Die sieben Biographien, die die Grundlage für die Ausstellung bilden, erzählen allerdings eine ganz andere Geschichte. Es ist eine Geschichte, die weder finsterste Schurken (wobei Otto Wolff als Gauwirtschaftsberater und „Arisierer“ schon definitiv Täter war), weniger allerdings noch strahlende Helden kennt. Es ist eine Geschichte von ganz normalem Menschen, die sich in einem abscheulichen System zu arrangierten wissen und in erschreckender Banalität Fußball spielten, während in Auschwitz oder Neuengamme die unaussprechlichen Verbrechen begangen wurden und die Wehrmacht nach und nach weitere europäische Länder überfiel.
Ob es die Intention der Verantwortlichen war, wissen wir nicht; aber es ist vermutlich die ganz große Stärke der Ausstellung, die belanglose Alltäglichkeit des Hamburger Fußballs in schockierender Weise mit den Ereignissen auf europäischer oder globaler Ebene in Verbindung zu setzen. So zeigen die Ausstellenden auf, wie sich (nach Hannah Arendt) die Deutschen kollektiv zum Täter machten, indem sie sich mit dem verbrecherischen System privat arrangierten – und vielleicht muss Fußball dabei als ein Medium angesehen werden.
Und deswegen erzählt die Ausstellung nicht nur ein Stück Lokal- oder Vereinsgeschichte, sondern auch nationalsozialistische Alltagsgeschichte und nicht zuletzt die Geschichte der Aufarbeitung, die viel zu spät in Gang gekommen ist und lange wie leider so oft niemanden interessierte.
Beklemmende indirekte Erinnerung
„Fußball in Trümmern“ ist keine ganz fehlerfreie Ausstellung. An Details wollen wir uns aber bestimmt nicht aufreiben, nicht zuletzt, weil so viel unschätzbare ehrenamtliche Arbeit in diesem wertvollen Projekt steckt. Klar: Aufgrund eines überschaubaren Fundus‘ an Exponaten zur Vereins- und Lokalgeschichte im Nationalsozialismus ist „Fußball in Trümmern“ vor allem bild- und textlastig. Zeitweilig denkt man, das würde auch als Bildband funktionieren. Vielleicht hätte es das eine oder andere Foto weniger getan, indes gefallen uns die pointierten und wohl gewählten Texte.

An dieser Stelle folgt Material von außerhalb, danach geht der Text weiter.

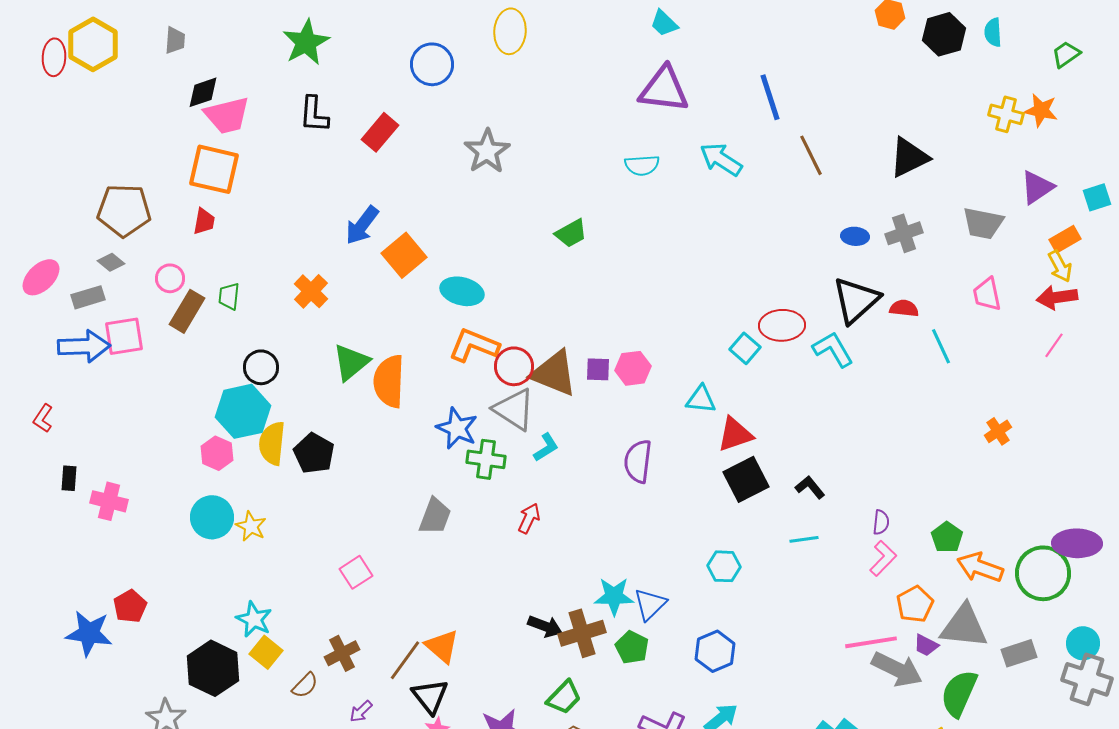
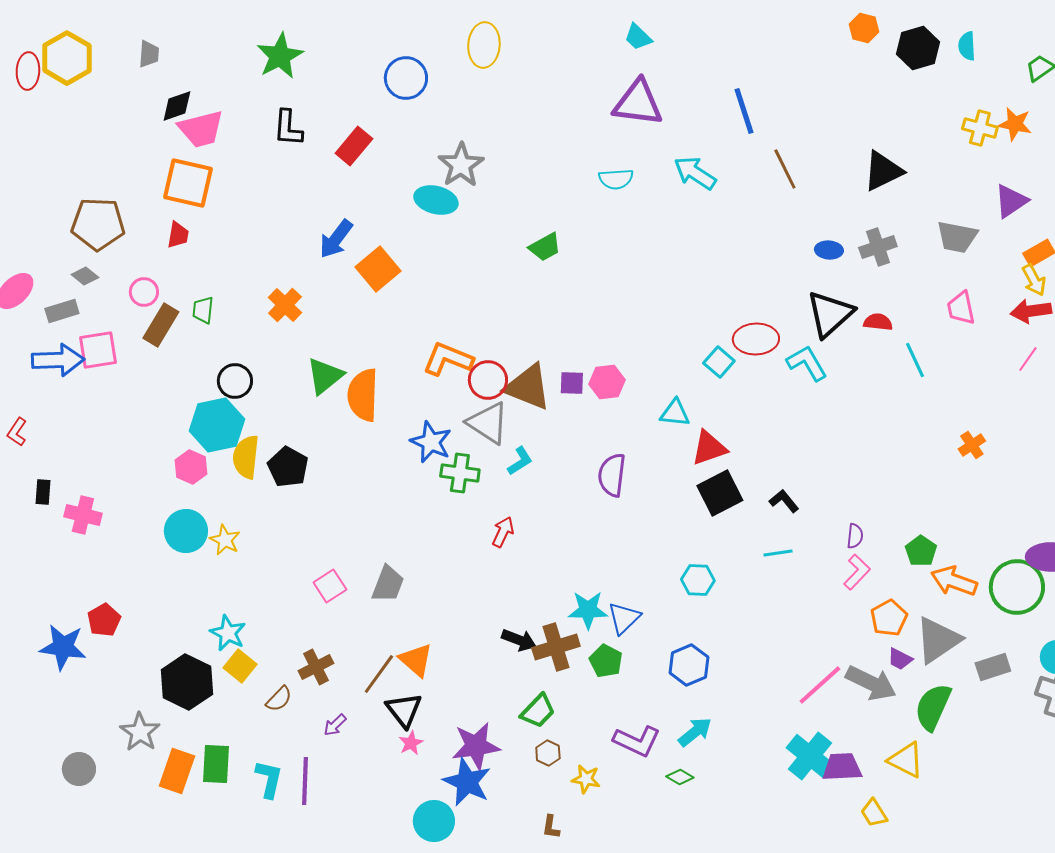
cyan ellipse: (462, 291) -> (436, 200), moved
gray trapezoid: (435, 516) -> (388, 584), moved
gray triangle: (964, 626) -> (938, 640), turned -40
pink line: (871, 642) -> (820, 685), moved, turned -33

Die Ausstellung kann aber mehr als ein Buch: In manchem Moment werden wir der Beklemmung, die auch die „indirekte Erinnerung“ an den Nationalsozialismus immer wieder auslöst, in den Ausstellungsräumen besonders gewahr. Die Auflösung am Ende, wo die persönlichen Schicksale nach dem Krieg nachzuerleben sind, erinnern an einen Epilog aus einem guten Doku-Drama. Wer die Museumsfläche verlässt, dürfte nur in seltensten Fällen nicht ins Nachdenken kommen – selbst wenn man schon unzählige Male mit dem Themenkomplex Nationalsozialismus in Berührung kam.
„Fußball in Trümmern“ läuft vom 10.11. bis 10.12. täglich von 11-19 Uhr (donnerstags 11-21:30 Uhr). Der Eintritt beträgt 5 Euro Vollzahler bzw. 3 Euro ermäßigt. Nehmt euch mindestens eine Stunde Zeit für die Ausstellung.